Ordered that the order is reversed insofar as appealed from, on the law, with costs, and those branches of the motion which were to dismiss the second cause of action based on lack of informed consent and to strike from the plaintiffs' bills of particulars all references to lack of informed consent are granted.

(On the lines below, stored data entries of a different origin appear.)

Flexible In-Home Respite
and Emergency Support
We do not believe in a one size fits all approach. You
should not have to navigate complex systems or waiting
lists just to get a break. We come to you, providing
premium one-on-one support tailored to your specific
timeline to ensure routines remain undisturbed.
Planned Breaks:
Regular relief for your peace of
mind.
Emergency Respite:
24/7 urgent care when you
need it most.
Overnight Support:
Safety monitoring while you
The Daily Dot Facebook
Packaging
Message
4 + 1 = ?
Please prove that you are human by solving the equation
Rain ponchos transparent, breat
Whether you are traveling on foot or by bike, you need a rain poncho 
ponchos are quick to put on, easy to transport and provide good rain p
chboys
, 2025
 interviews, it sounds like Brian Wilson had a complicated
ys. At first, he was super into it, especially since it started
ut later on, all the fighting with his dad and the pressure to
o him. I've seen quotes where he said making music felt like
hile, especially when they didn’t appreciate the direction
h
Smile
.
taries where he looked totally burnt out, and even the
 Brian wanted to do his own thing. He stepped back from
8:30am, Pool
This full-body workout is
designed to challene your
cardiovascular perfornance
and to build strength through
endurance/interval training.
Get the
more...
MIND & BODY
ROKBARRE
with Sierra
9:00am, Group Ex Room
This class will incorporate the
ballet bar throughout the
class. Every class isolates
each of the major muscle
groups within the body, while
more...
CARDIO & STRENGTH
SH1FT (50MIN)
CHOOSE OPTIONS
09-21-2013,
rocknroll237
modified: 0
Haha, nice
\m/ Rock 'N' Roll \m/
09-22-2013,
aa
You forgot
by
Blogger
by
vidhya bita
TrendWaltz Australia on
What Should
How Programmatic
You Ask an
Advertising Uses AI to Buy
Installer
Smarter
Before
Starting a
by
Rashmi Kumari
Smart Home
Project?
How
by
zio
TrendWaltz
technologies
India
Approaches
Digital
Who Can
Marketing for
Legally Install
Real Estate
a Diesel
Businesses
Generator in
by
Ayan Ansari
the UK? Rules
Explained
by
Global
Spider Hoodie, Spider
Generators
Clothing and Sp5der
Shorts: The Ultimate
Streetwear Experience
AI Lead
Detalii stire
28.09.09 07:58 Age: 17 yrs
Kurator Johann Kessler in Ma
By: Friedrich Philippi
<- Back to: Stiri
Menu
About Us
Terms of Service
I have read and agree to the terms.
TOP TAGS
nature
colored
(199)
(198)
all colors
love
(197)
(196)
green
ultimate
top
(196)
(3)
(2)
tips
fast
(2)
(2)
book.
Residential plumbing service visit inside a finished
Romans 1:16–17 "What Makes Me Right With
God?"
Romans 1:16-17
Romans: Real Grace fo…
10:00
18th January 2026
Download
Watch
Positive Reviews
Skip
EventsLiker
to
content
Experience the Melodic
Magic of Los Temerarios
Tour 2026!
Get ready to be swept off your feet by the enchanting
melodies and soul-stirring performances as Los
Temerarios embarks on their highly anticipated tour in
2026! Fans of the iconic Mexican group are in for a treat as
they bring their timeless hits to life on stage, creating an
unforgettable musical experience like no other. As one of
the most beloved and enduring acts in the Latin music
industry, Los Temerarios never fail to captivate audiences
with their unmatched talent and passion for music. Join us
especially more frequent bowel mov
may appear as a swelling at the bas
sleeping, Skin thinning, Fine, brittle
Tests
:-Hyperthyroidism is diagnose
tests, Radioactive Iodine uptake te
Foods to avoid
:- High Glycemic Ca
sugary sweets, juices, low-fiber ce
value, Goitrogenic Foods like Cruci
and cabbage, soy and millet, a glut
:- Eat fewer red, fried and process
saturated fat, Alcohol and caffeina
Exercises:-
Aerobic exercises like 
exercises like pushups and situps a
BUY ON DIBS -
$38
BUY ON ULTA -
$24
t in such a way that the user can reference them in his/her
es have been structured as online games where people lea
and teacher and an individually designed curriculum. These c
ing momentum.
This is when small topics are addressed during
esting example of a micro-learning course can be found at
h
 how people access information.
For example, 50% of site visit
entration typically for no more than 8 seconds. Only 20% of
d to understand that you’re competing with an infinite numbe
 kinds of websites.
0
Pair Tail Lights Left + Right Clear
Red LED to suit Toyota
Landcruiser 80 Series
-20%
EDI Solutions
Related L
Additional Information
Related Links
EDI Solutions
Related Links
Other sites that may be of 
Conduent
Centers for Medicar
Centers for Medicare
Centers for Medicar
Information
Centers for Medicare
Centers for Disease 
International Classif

The Supreme Court erred in denying those branches of the appellants' motion which were to dismiss the second cause of action based on lack of informed consent and to strike from the plaintiffs' bills of particulars all references to lack of informed consent. In a cause of action to recover damages based upon a claim of lack of informed consent, the pleadings must establish, inter alia, that there was "some unconsented-to affirmative violation of the plaintiff's physical integrity" (Hecht v Kaplan, 221 AD2d 100, 103 [1996]; see Public Health Law § 2805-d [2] [b]). The plaintiffs' allegations in the complaint, the bills of particulars, and the supplemental bills of particulars failed [*2]to state a cause of action based on lack of informed consent (see Public Health Law § 2805-d [2] [b]; Sample v Levada, 8 AD3d 465, 467 [2004]; Campea v Mitra, 267 AD2d 190, 191 [1999]; Schel v Roth, 242 AD2d 697, 698 [1997]). Ritter, J.P., Smith, Rivera and Lifson, JJ., concur.